Existing challenges include avoiding replication (re-discovery) of known metabolites, expression of cryptic BGCs and the identification of BGCs composed of unexplored gene composition. Whereas mass spectrometry can attend in part to the dereplication issue^117,134 and use of dereplication host strains can boost detection of novel compounds¹³⁵, it is wise to address this potential concern before extensive genetic efforts. Phylogenetic analyses and bioinformatic programmes (TABLE 1) offer assistance in replication issues and insight into birth and death events in BGC evolution. Avoidance of characterizing synthases and/or synthetases of high identity to known enzymes could help in reducing re-discovery of known compounds, although consideration of the tailoring enzymes within a BGC is important as desired bioactivities can be attributable to modifying steps of the initial polyketide, non-ribosomal or terpene backbone.
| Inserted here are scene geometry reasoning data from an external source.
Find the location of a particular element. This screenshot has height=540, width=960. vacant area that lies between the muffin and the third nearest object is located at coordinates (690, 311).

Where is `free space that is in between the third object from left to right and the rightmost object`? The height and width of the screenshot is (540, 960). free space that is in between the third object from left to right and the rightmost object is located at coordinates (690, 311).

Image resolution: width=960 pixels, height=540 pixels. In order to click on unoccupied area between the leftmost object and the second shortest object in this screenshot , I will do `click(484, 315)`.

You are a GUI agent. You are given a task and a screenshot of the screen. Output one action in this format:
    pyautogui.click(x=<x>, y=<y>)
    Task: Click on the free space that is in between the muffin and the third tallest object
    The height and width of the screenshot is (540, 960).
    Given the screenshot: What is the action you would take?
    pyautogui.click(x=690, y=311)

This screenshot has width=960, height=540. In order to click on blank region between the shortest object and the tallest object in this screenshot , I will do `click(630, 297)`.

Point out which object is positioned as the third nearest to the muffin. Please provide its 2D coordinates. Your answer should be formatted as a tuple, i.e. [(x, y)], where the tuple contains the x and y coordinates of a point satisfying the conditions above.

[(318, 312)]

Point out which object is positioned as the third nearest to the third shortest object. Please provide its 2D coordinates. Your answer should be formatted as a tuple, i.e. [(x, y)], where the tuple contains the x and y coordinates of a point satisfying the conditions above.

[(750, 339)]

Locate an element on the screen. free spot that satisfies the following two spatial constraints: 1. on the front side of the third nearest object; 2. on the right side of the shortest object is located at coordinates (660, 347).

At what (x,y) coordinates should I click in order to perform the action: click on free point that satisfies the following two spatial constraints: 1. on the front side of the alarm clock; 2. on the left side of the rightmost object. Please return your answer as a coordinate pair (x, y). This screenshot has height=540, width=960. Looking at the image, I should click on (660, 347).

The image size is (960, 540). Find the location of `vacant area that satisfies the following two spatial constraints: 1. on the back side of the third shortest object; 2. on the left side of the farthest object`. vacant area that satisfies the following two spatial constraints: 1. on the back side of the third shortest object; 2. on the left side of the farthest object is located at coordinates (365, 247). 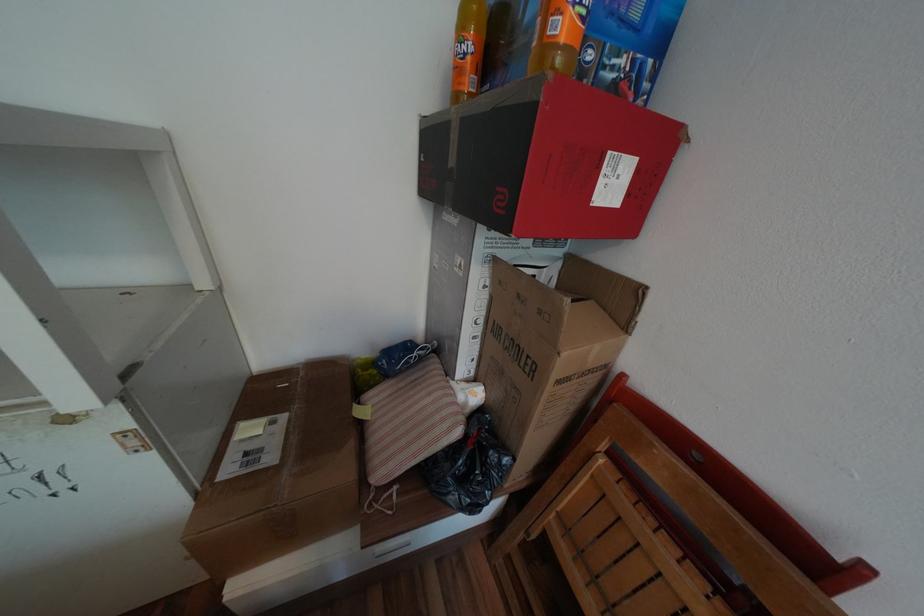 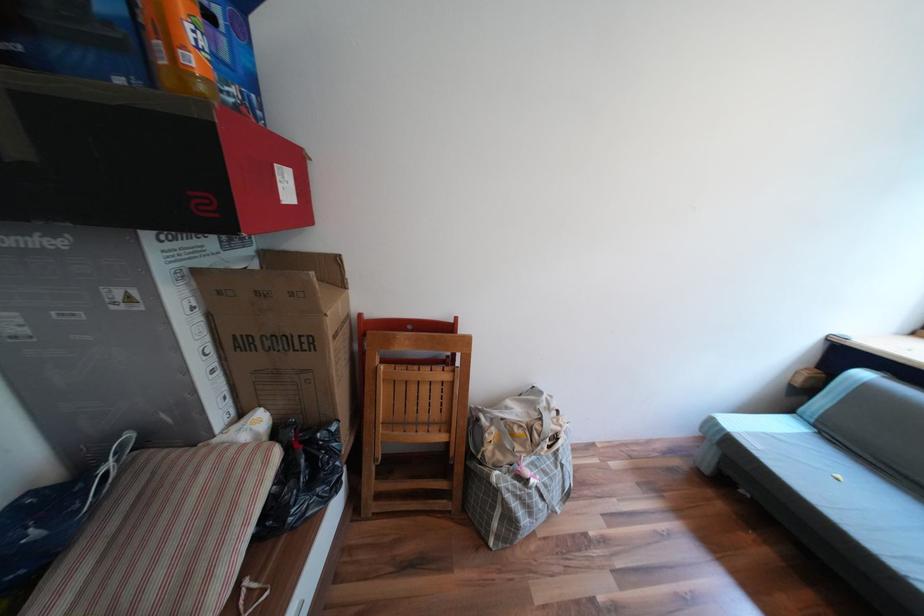 In the second image, find the point that corresponds to [611,182] in the first image.

(289, 185)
Additionally, metabolites derived from less common and, as yet, unknown chemistry most assuredly sidestep the replication issue but will require additional programming and machine learning efforts to identify this potential chemical space.

Metabolome.

The total number of small molecules in a biological sample.

Primary metabolites.

Metabolites that are produced by many unrelated taxa and are required for normal growth, development and reproduction.

Tailoring enzymes.

Enzymes that modify non-ribosomal peptides, polyketide backbones and/or terpenoid backbones after chain elongation from respective synthetases, synthases or cyclases.

Velvet complex.

A conserved transcriptional complex in filamentous fungi that is critical for the regulation of fungal secondary metabolism and reproduction in response to light and other environmental signals.

Phytochrome.

A red-light photoreceptor found in fungi, bacteria and plants.

Conidiophore.

The asexual spore (called conidium) bearing structure that is produced by many filamentous fungi. Specific secondary metabolites are associated with asexual spore formation.

Heterochromatin.

Highly condensed chromatin tightly wound around histones and less available to the transcriptional machinery. The heterochromatin state is dependent on specific post-translational histone modifications, such as deacetylation.

Euchromatin.

Lightly packed chromatin with looser arrangement around histones and accessible to the transcriptional machinery. The euchromatin state is dependent on specific post-translational histone modifications, such as acetylation and methylation.

Perithecia.

Sexual fruiting bodies containing sexual spores of some Ascomycete fungi.

Dereplication.

A screen in secondary metabolite analysis to eliminate already-known compounds from the discovery process.